17 collaborateurs d’EMA Events au chômage partiel
Aujourd’hui, l’activité est à terre et les perspectives de business de plus en plus proches de zéro. La dernière intervention d’Edouard Philippe a donné le coup de grâce au moindre mariage. Ciel noir à l’horizon. « Il n’y a pas de visibilité pour nos clients, c’est au moins une année blanche. » Dix-sept collaborateurs sont au chômage partiel, seul véritable point d’allègement de l’exploitation. Une mesure que Sylvain Camos a réussi à prolonger jusqu’à la mi-septembre.
« Je me demande parfois si j’ai encore l’énergie qu’il faut pour tout réinventer.
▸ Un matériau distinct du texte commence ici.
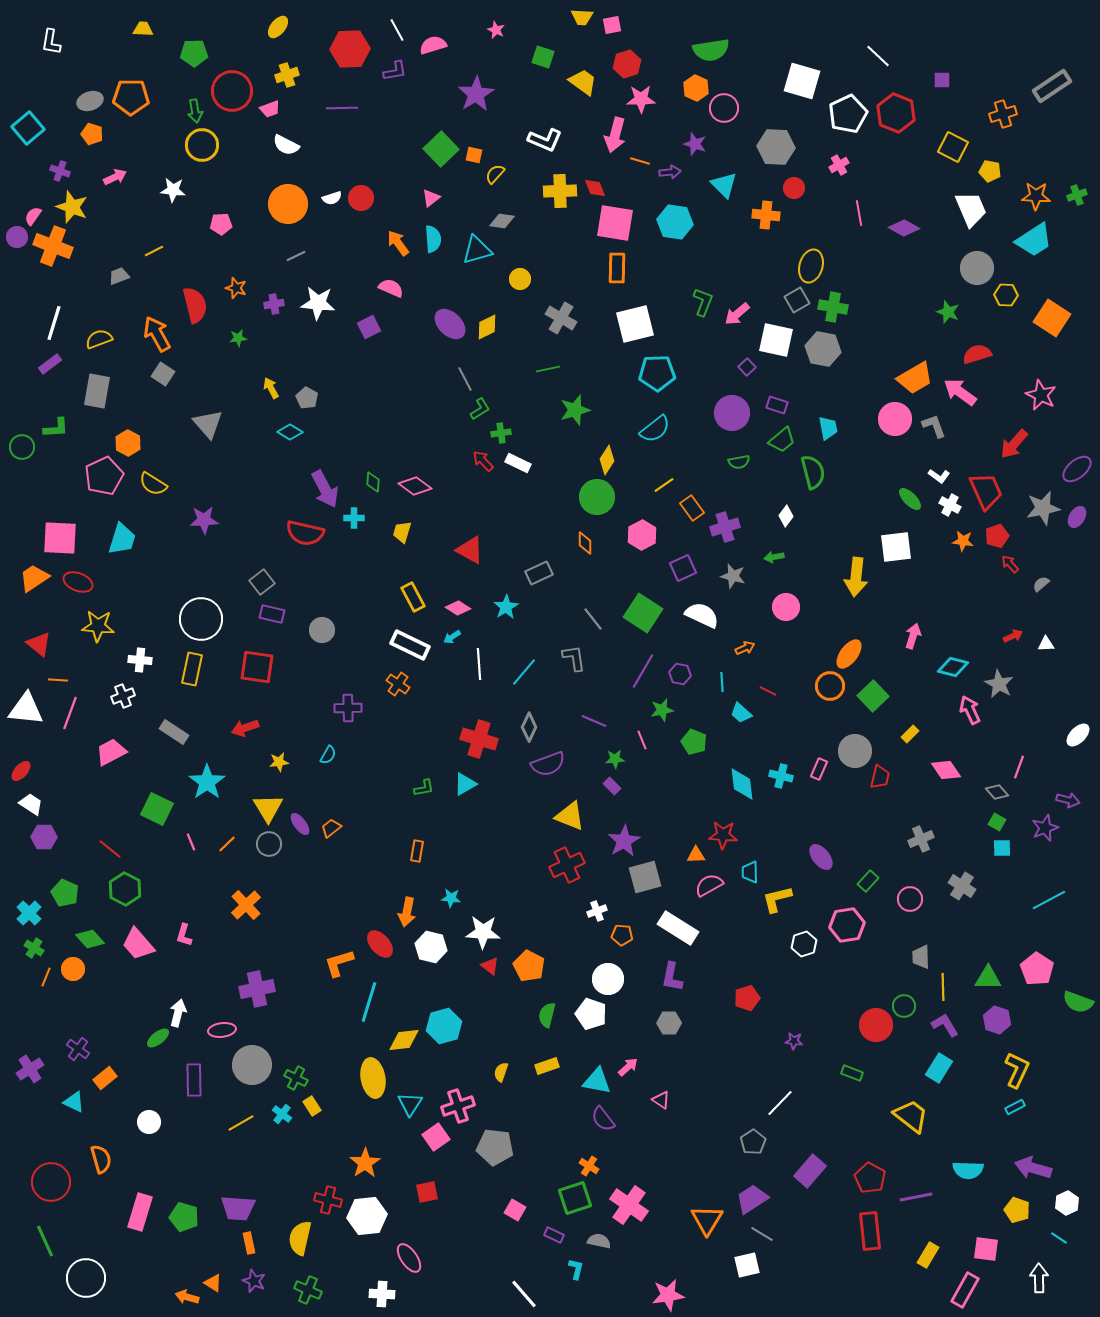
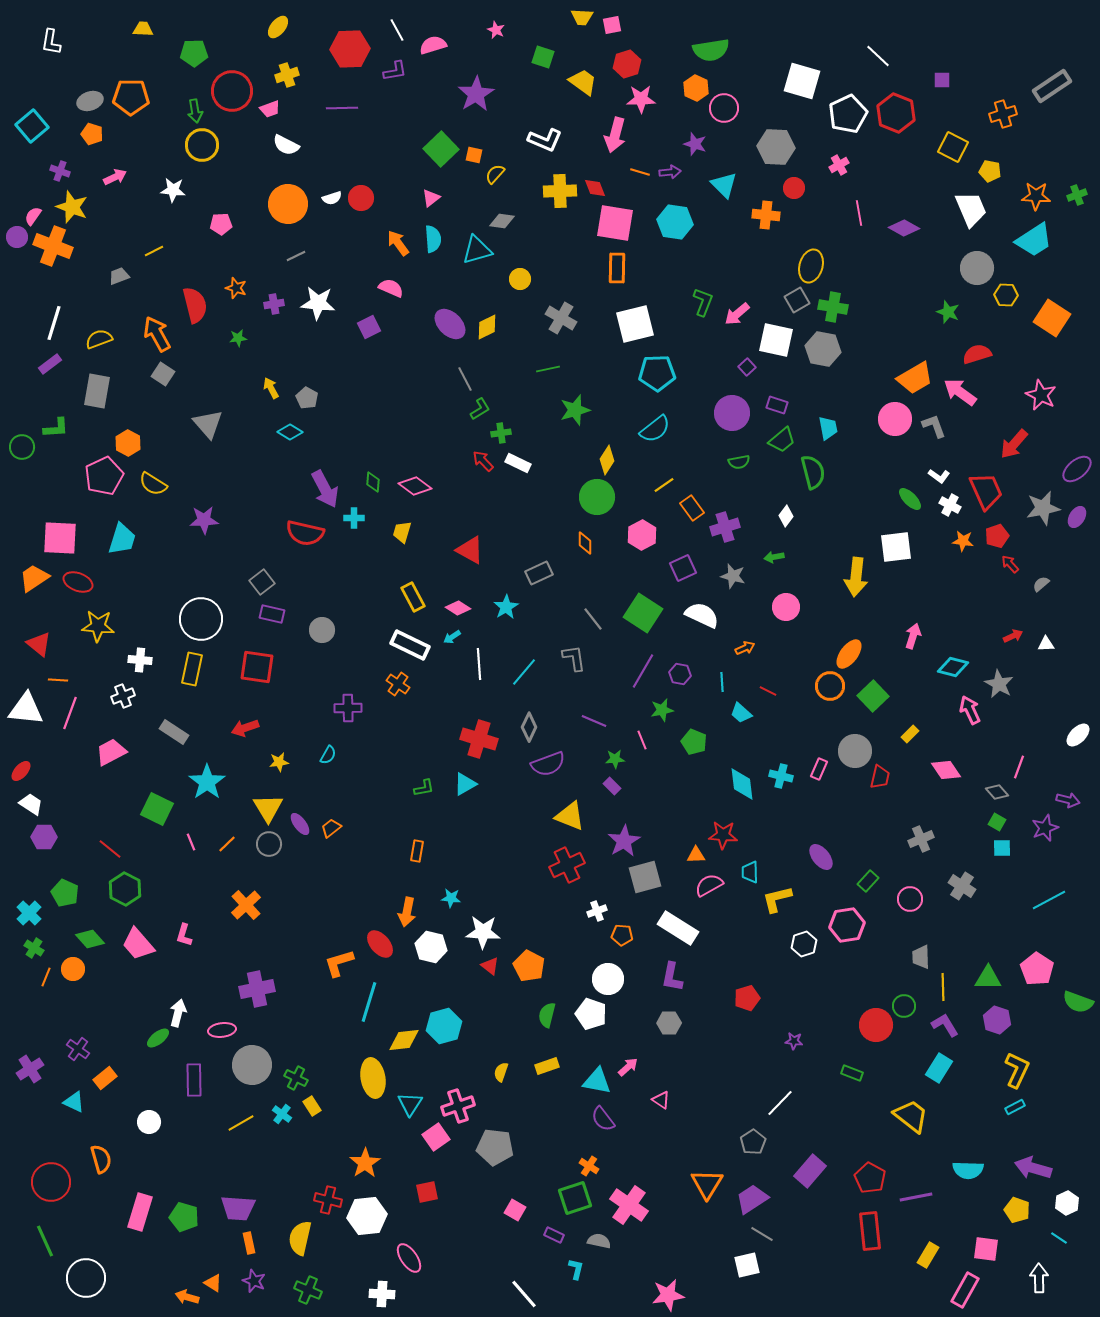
cyan square at (28, 128): moved 4 px right, 2 px up
orange line at (640, 161): moved 11 px down
orange triangle at (707, 1220): moved 36 px up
Tu te retrouves dans un désert total, mais tu dois avancer. »
Pendant ce temps, les charges courantes… courent. Peu ou prou, 110 000 euros par mois. Le trésor de guerre reconstitué par le Prêt Garanti par l’Etat fond à la même vitesse. La filière dans son ensemble est à la dérive. Elle a fait une proposition à Bruno Le Maire en huit points, dont une exonération totale des charges jusqu’à fin 2021.
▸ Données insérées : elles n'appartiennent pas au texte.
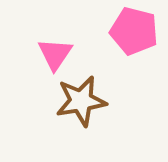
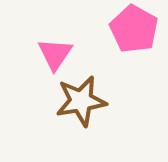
pink pentagon: moved 2 px up; rotated 15 degrees clockwise
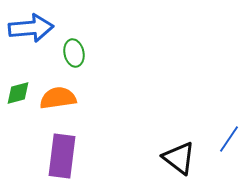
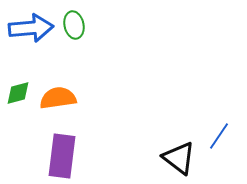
green ellipse: moved 28 px up
blue line: moved 10 px left, 3 px up
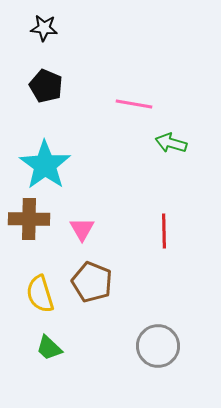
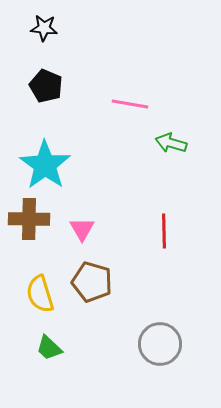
pink line: moved 4 px left
brown pentagon: rotated 6 degrees counterclockwise
gray circle: moved 2 px right, 2 px up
Il faut repenser complètement le modèle économique, aller vers d’autres métiers, profiter de l’argent frais du PGE qui est là pour se construire un autre avenir. « Je suis dans toutes les alternatives, je regarde à 360 degrés, je me demande parfois si j’ai encore l’énergie qu’il faut pour tout réinventer. Tu te retrouves dans un désert total, mais tu dois avancer. » Il se souvient de cette citation qui n’a jamais été aussi pleine de sens : les entrepreneurs sont les derniers gladiateurs de l’époque moderne. Tout le monde n’est pas Spartacus non plus.
« Sans nous, c’est le quart monde »
Seul dans son bel atelier de 2000 m2, rue Edmond Voisenet à Dijon, Sylvain a toute la latitude pour dialoguer avec les espaces vides et les machines silencieuses. Il n’y a pas si longtemps, il assurait pourtant l’inauguration de la statue René-Goscinny à Paris. Parmi les cartes postales heureuses d’un passé récent, il y a aussi cette décoration du Grand Hôtel La Cloche, lui-même sous cloche en ce moment. L’été dernier, EMA orchestrait le ballet terrestre du meeting aérien de Dijon. C’était aussi l’année de l’inauguration du magnifique Musée des Beaux-Arts et du festival de la Folie Douce à Courchevel.
En 2020, plus rien. Ni à Cannes, ni à Marrakech. Chefs de projets, graphistes et designers sont au repos forcé. Après plus de 5 000 événements au compteur, le petit monde d’EMA est confiné à 100%. Le moteur de Sylvain Camos n’a cependant pas fini de tourner. Il observe déjà les mutations liées à cette drôle de guerre. « En ce moment, il y a même des mecs d’extrême gauche qui commencent à comprendre que les PME et les TPE sont le cœur du réacteur de notre société, que sans nous, on va vite virer au quart-monde », ne peut s’empêcher de penser celui qui, depuis qu’il entreprend, est un animateur actif de la CPME Côte-d’Or.
« Peut-être allons-nous enfin comprendre dans ce pays que réussir doit inspirer la fierté et l’exemplarité, ne pas être montré du doigt. »
Le magicien des soirées heureuses et des congrès qui font mouche finira bien par sortir un lapin de son chapeau. Voire une panthère ailée, en hommage à son célèbre logo, pour remettre son entreprise sur un nouveau chemin. « Je considère l’échec comme une expérience. Peut-être allons-nous enfin comprendre dans ce pays que réussir doit inspirer la fierté et l’exemplarité, ne pas être montré du doigt », espère-t-il au final. On ne va pas lui donner tort sur ce point : une telle évolution, pour ne pas dire révolution, des mentalités serait déjà en soi… un événement.